2010’s ‘Early in the Morning’ took James from pushing trolleys at an airport and recording in an isolated cabin near the Irish Sea to a number 1, gold-certified debut album, and a nomination for Ireland’s Choice Music Prize. Along the way, there were shows everywhere from the Royal Festival Hall to Later…with Jools Holland, and a breakout hit in the charity cover of Steve Winwood’s ‘Higher Love’. McMorrow’s first record was the formative sounds of a songwriter who suddenly found people giving a damn. “I’m so proud of that album,” he says now, “but I never longed to be a guy with a guitar. You play these songs live as best you can, and suddenly you’re a Folk musician. But the texture of this record is completely different. This is the kind of stuff I actually listen to.”
‘Post Tropical’ is a stunning piece of work – built up slowly but spontaneously from hundreds of non-linear sound files and disparate lyric pages, resulting in ten meticulously-crafted songs. Its broadened horizons may come as a surprise to everyone but McMorrow himself, who has (amongst other things) harboured a lifelong love of hip-hop and atmospheric R&B. “I found a zip drive recently, which dates back to before I made my first record, and I’d re-recorded every single part of the N.E.R.D album – apart from the vocals – just for the joy of it. I wanted to give this record the feel and movement of the R&B records that I love.”
Fast-forward to 2016 and James is poised to continue that wave of momentum with the release of his third, full-length LP, We Move. Written and recorded between Toronto, Dublin and London, the album is McMorrow’s most expansive, generous and ambitious record to date – following in the massive footsteps of 2010’s platinum-selling Early In The Morning and acclaimed follow-up Post Tropical, which lead to sold-out worldwide shows, including two nights at the Sydney Opera House.
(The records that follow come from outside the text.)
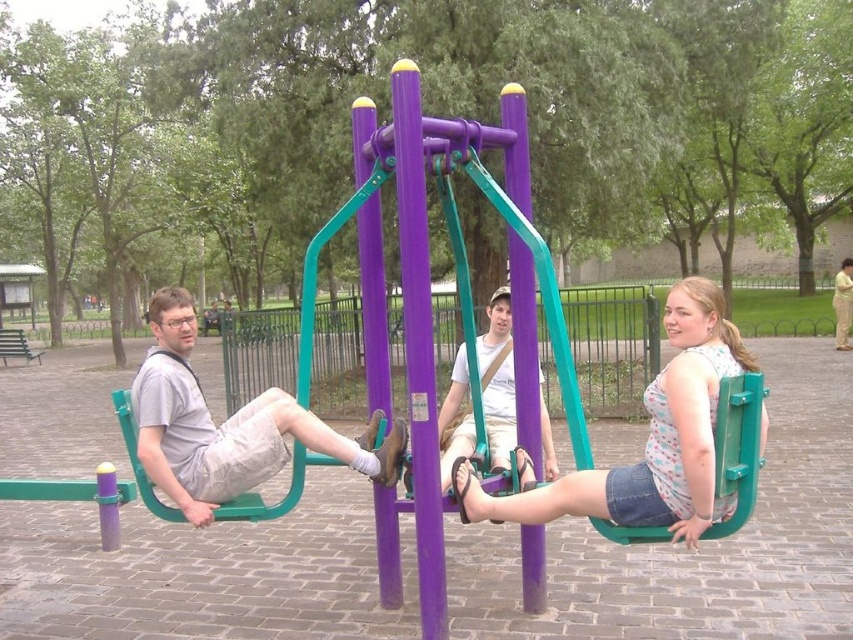 You are a park maintenance worker checking the equipment. You need to ensure that the seats can accommodate the users. Since the denim shorts at center and the matte gray shorts at left are both seated, which user has a wider seat?

The matte gray shorts at left has a wider seat than the denim shorts at center because the denim shorts at center is narrower.

You are a park maintenance worker checking the seating area. You need to determine which of the two people, the one wearing denim shorts at center or the one wearing matte gray shorts at left, has more room to move around their seat. Based on the scene description, which person has more available space?

The denim shorts at center occupies less space than matte gray shorts at left, so the person wearing denim shorts at center has more available space to move around their seat.

In the scene shown: You are a photographer trying to capture a candid shot of the two people at the park. You notice the denim shorts at center and the matte gray shorts at left. Which person should you focus on to ensure they are fully visible in your photo without cropping the top of their shorts?

The denim shorts at center has a lesser height compared to matte gray shorts at left, so focusing on the matte gray shorts at left would ensure they are fully visible without cropping the top since they are taller. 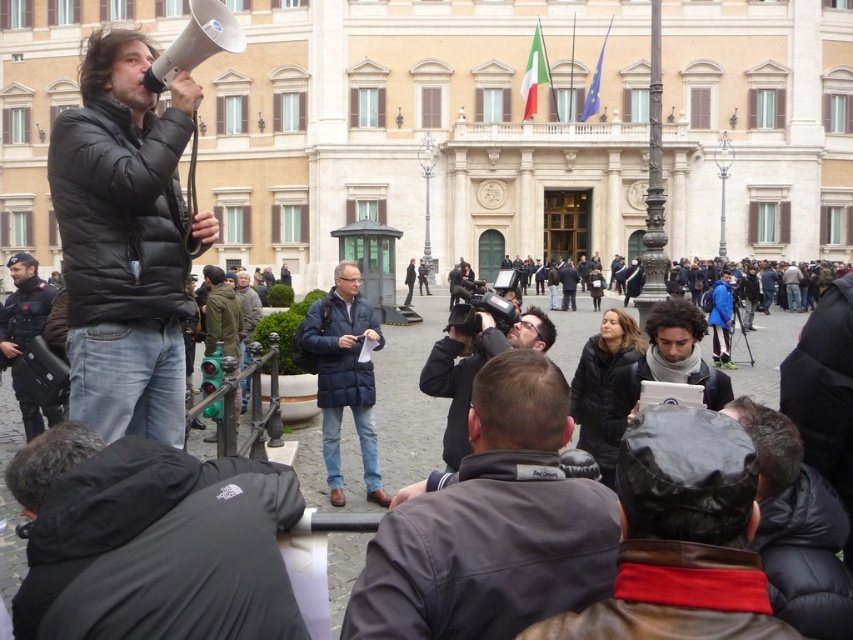 Question: Does dark gray jacket at center have a larger size compared to black matte jacket at lower right?

Choices:
 (A) no
 (B) yes

Answer: (B)

Question: Among these points, which one is nearest to the camera?

Choices:
 (A) tap(231, 310)
 (B) tap(740, 564)
 (C) tap(177, 323)
 (D) tap(27, 333)

Answer: (B)

Question: Is matte black jacket at center wider than green matte traffic light at center?

Choices:
 (A) no
 (B) yes

Answer: (A)

Question: Is black matte jacket at lower right thinner than matte black camera at center?

Choices:
 (A) no
 (B) yes

Answer: (B)

Question: Which object appears closest to the camera in this image?

Choices:
 (A) matte black camera at center
 (B) black matte jacket at lower right
 (C) matte black jacket at center
 (D) leather jacket at center

Answer: (D)

Question: Among these points, which one is farthest from the camera?

Choices:
 (A) (380, 584)
 (B) (659, 584)
 (C) (703, 376)

Answer: (C) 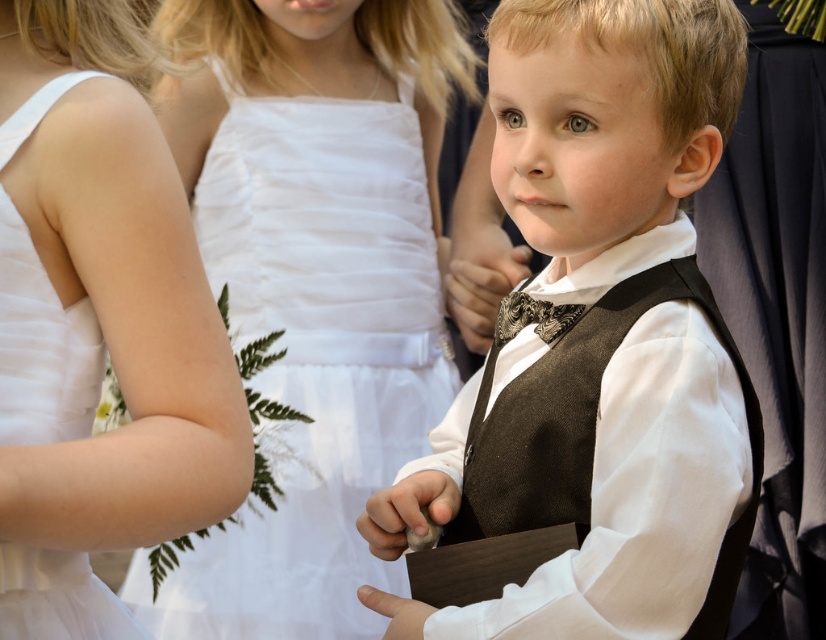 Question: Is matte brown vest at center below white satin dress at upper left?

Choices:
 (A) no
 (B) yes

Answer: (A)

Question: Is white satin dress at upper left positioned behind shiny metallic bow tie at center?

Choices:
 (A) yes
 (B) no

Answer: (B)

Question: Among these points, which one is farthest from the camera?

Choices:
 (A) (279, 227)
 (B) (520, 296)
 (C) (565, 368)

Answer: (A)

Question: From the image, what is the correct spatial relationship of white tulle dress at center in relation to shiny metallic bow tie at center?

Choices:
 (A) above
 (B) below

Answer: (B)

Question: Which object is closer to the camera taking this photo?

Choices:
 (A) shiny metallic bow tie at center
 (B) white tulle dress at center

Answer: (A)

Question: Which object is closer to the camera taking this photo?

Choices:
 (A) shiny metallic bow tie at center
 (B) white tulle dress at center
 (C) white satin dress at upper left
 (D) matte brown vest at center

Answer: (C) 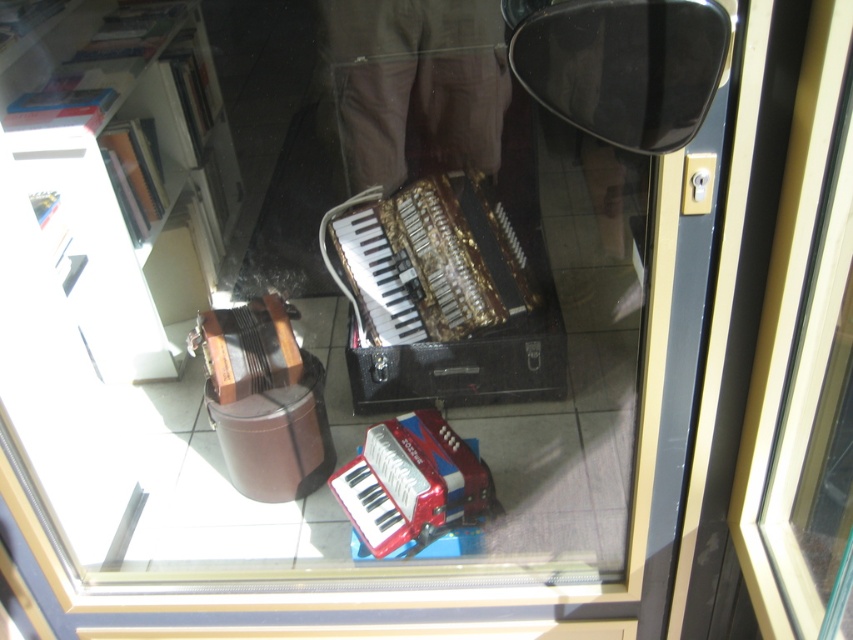 You are a visitor looking at the display case and want to know if the white glossy bookshelf at upper left can be seen through the glass case along with the gold metallic accordion at center. Can you see both objects clearly?

The white glossy bookshelf at upper left is larger in size than the gold metallic accordion at center, so yes, both objects can be seen clearly through the glass case.

You are a visitor looking at the display case. You see the gold metallic accordion at center and the metallic red accordion at center. Which one is closer to you?

The gold metallic accordion at center is closer to you because the metallic red accordion at center is behind it.

You are standing in front of a display case with three accordions. You want to touch the point at coordinates point (506, 253) inside the case. If your arm can reach 2 meters, can you reach that point?

The distance of point (506, 253) from viewer is 1.99 meters, so yes, your arm can reach it since it is within the 2 meters limit. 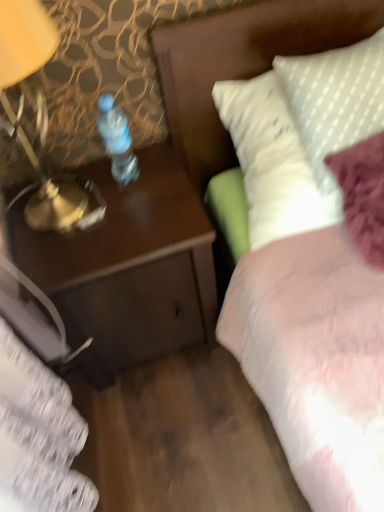 Where is `brown wood desk at left`? The image size is (384, 512). brown wood desk at left is located at coordinates (128, 267).

This screenshot has height=512, width=384. I want to click on white dotted pillow at upper right, so click(x=335, y=99).

This screenshot has width=384, height=512. What are the coordinates of `clear plastic bottle at center` in the screenshot? It's located at (117, 140).

This screenshot has height=512, width=384. I want to click on brown wood desk at left, so click(x=128, y=267).

Can you tell me how much white dotted pillow at upper right and clear plastic bottle at center differ in facing direction?

5.44 degrees.

Is point (364, 104) behind point (129, 175)?

No, (364, 104) is in front of (129, 175).

Can you confirm if white dotted pillow at upper right is shorter than clear plastic bottle at center?

Incorrect, the height of white dotted pillow at upper right does not fall short of that of clear plastic bottle at center.

Consider the image. Looking at their sizes, would you say white dotted pillow at upper right is wider or thinner than clear plastic bottle at center?

white dotted pillow at upper right is wider than clear plastic bottle at center.

Which object is more forward, clear plastic bottle at center or gold metallic lamp at left?

gold metallic lamp at left.

Can you confirm if clear plastic bottle at center is shorter than gold metallic lamp at left?

Correct, clear plastic bottle at center is not as tall as gold metallic lamp at left.

Is clear plastic bottle at center facing away from gold metallic lamp at left?

No, gold metallic lamp at left is not at the back of clear plastic bottle at center.

Can you confirm if clear plastic bottle at center is smaller than gold metallic lamp at left?

Indeed, clear plastic bottle at center has a smaller size compared to gold metallic lamp at left.

Based on the photo, from a real-world perspective, is white dotted fabric at upper right positioned under white dotted pillow at upper right based on gravity?

Yes, from a real-world perspective, white dotted fabric at upper right is beneath white dotted pillow at upper right.

In terms of size, does white dotted fabric at upper right appear bigger or smaller than white dotted pillow at upper right?

In the image, white dotted fabric at upper right appears to be larger than white dotted pillow at upper right.

Considering the sizes of objects white dotted fabric at upper right and white dotted pillow at upper right in the image provided, who is taller, white dotted fabric at upper right or white dotted pillow at upper right?

white dotted pillow at upper right is taller.

Which is correct: brown wood desk at left is inside clear plastic bottle at center, or outside of it?

The correct answer is: outside.

How different are the orientations of brown wood desk at left and clear plastic bottle at center in degrees?

The angle between the facing direction of brown wood desk at left and the facing direction of clear plastic bottle at center is 1.13 degrees.

Who is more distant, brown wood desk at left or clear plastic bottle at center?

Positioned behind is brown wood desk at left.

Considering the sizes of objects brown wood desk at left and clear plastic bottle at center in the image provided, who is bigger, brown wood desk at left or clear plastic bottle at center?

brown wood desk at left is bigger.

In the scene shown: How different are the orientations of gold metallic lamp at left and white dotted fabric at upper right in degrees?

gold metallic lamp at left and white dotted fabric at upper right are facing 1.82 degrees away from each other.

Is gold metallic lamp at left situated inside white dotted fabric at upper right or outside?

gold metallic lamp at left is not enclosed by white dotted fabric at upper right.

Which object is positioned more to the left, gold metallic lamp at left or white dotted fabric at upper right?

From the viewer's perspective, gold metallic lamp at left appears more on the left side.

Considering the sizes of gold metallic lamp at left and white dotted fabric at upper right in the image, is gold metallic lamp at left wider or thinner than white dotted fabric at upper right?

Considering their sizes, gold metallic lamp at left looks slimmer than white dotted fabric at upper right.

Can you see clear plastic bottle at center touching brown wood desk at left?

clear plastic bottle at center is not next to brown wood desk at left, and they're not touching.

Consider the image. Is the depth of clear plastic bottle at center greater than that of brown wood desk at left?

No, clear plastic bottle at center is in front of brown wood desk at left.

Which of these two, clear plastic bottle at center or brown wood desk at left, is smaller?

With smaller size is clear plastic bottle at center.

From the image's perspective, between clear plastic bottle at center and brown wood desk at left, who is located below?

brown wood desk at left, from the image's perspective.

Can you confirm if clear plastic bottle at center is shorter than white dotted fabric at upper right?

Indeed, clear plastic bottle at center has a lesser height compared to white dotted fabric at upper right.

Is point (110, 100) closer or farther from the camera than point (244, 65)?

Point (110, 100) appears to be closer to the viewer than point (244, 65).

Which object is more forward, clear plastic bottle at center or white dotted fabric at upper right?

white dotted fabric at upper right is closer to the camera.

This screenshot has width=384, height=512. What are the coordinates of `pillow in front of the clear plastic bottle at center` in the screenshot? It's located at (335, 99).

In order to click on bottle below the gold metallic lamp at left (from a real-world perspective) in this screenshot , I will do `click(117, 140)`.

Based on their spatial positions, is gold metallic lamp at left or clear plastic bottle at center further from brown wood desk at left?

clear plastic bottle at center is further to brown wood desk at left.

When comparing their distances from clear plastic bottle at center, does brown wood desk at left or white dotted fabric at upper right seem further?

white dotted fabric at upper right.

Looking at the image, which one is located further to white dotted pillow at upper right, white dotted fabric at upper right or gold metallic lamp at left?

gold metallic lamp at left.

Based on the photo, looking at the image, which one is located further to gold metallic lamp at left, white dotted fabric at upper right or brown wood desk at left?

Among the two, white dotted fabric at upper right is located further to gold metallic lamp at left.

Considering their positions, is clear plastic bottle at center positioned further to white dotted fabric at upper right than white dotted pillow at upper right?

The object further to white dotted fabric at upper right is clear plastic bottle at center.

From the image, which object appears to be farther from brown wood desk at left, white dotted fabric at upper right or gold metallic lamp at left?

white dotted fabric at upper right is positioned further to the anchor brown wood desk at left.

Based on the photo, based on their spatial positions, is white dotted fabric at upper right or clear plastic bottle at center further from gold metallic lamp at left?

white dotted fabric at upper right lies further to gold metallic lamp at left than the other object.

When comparing their distances from brown wood desk at left, does clear plastic bottle at center or white dotted fabric at upper right seem closer?

clear plastic bottle at center lies closer to brown wood desk at left than the other object.

Find the location of a particular element. The image size is (384, 512). headboard located between clear plastic bottle at center and white dotted pillow at upper right in the left-right direction is located at coordinates (241, 63).

Where is `headboard between brown wood desk at left and white dotted pillow at upper right from left to right`? headboard between brown wood desk at left and white dotted pillow at upper right from left to right is located at coordinates (241, 63).

Find the location of a particular element. The width and height of the screenshot is (384, 512). desk located between gold metallic lamp at left and white dotted fabric at upper right in the left-right direction is located at coordinates (128, 267).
Far from the dense, protective imagery at the heart of Post Tropical, We Move is ultimately a record open in its portrait of anxiety and social unease. For McMorrow, it’s about celebrating mental fragility and how we move forward in life, rather than, “people listening to my songs and believing that I’m out in the forest all day long, thinking about trees. Because I’m actually at home, trying to convince myself to go out and get milk.”
The first steps towards the release of We Move took place in 2014, when McMorrow – having been asked to write for different artists’ projects – started sketching out ideas for others on tour (and subsequently stopped over-analysing his own work). Intent on doing the opposite of everything he’d done thus far in his career, McMorrow then came off the road as a musician, but continued to travel and write, before returning to Dublin determined not to just produce another album himself, but to work with people who could articulate the unique world he heard in his head.
Those people eventually became a list of the who’s who of the production world, namely Nineteen85 (Drake, DVSN), Two Inch Punch (Sam Smith, Years & Years), and Frank Dukes (Kanye West, Rihanna). Mixing took place largely in Miami with one of McMorrow’s all-time heroes, Jimmy Douglass (Jay Z, Timbaland, Justin Timberlake), who finessed the record’s warm, vintage sound, while still infusing it with a forward-thinking feel.
The resulting record is essentially the realisation of McMorrow’s long held musical fantasy – “I grew up wanting to write songs like Neil Young but produce them like The Neptunes”. The first single ‘Rising Water’ epitomises that concept entirely, with its starkly-produced composition reflecting his hip hop influences, while also laying the perfect foundation for the layers of McMorrow’s ethereal falsetto, with which he sings with a skyscraper-sized sense of catharsis.
It is just the first taste of what we can expect from We Move – an album that continues a remarkable journey for the Dublin-born singer/songwriter, whose early work offered little clue as to the sounds and situations that would follow. It’s a remarkably assured collection that is sure to be judged as one of the most triumphant releases of the year.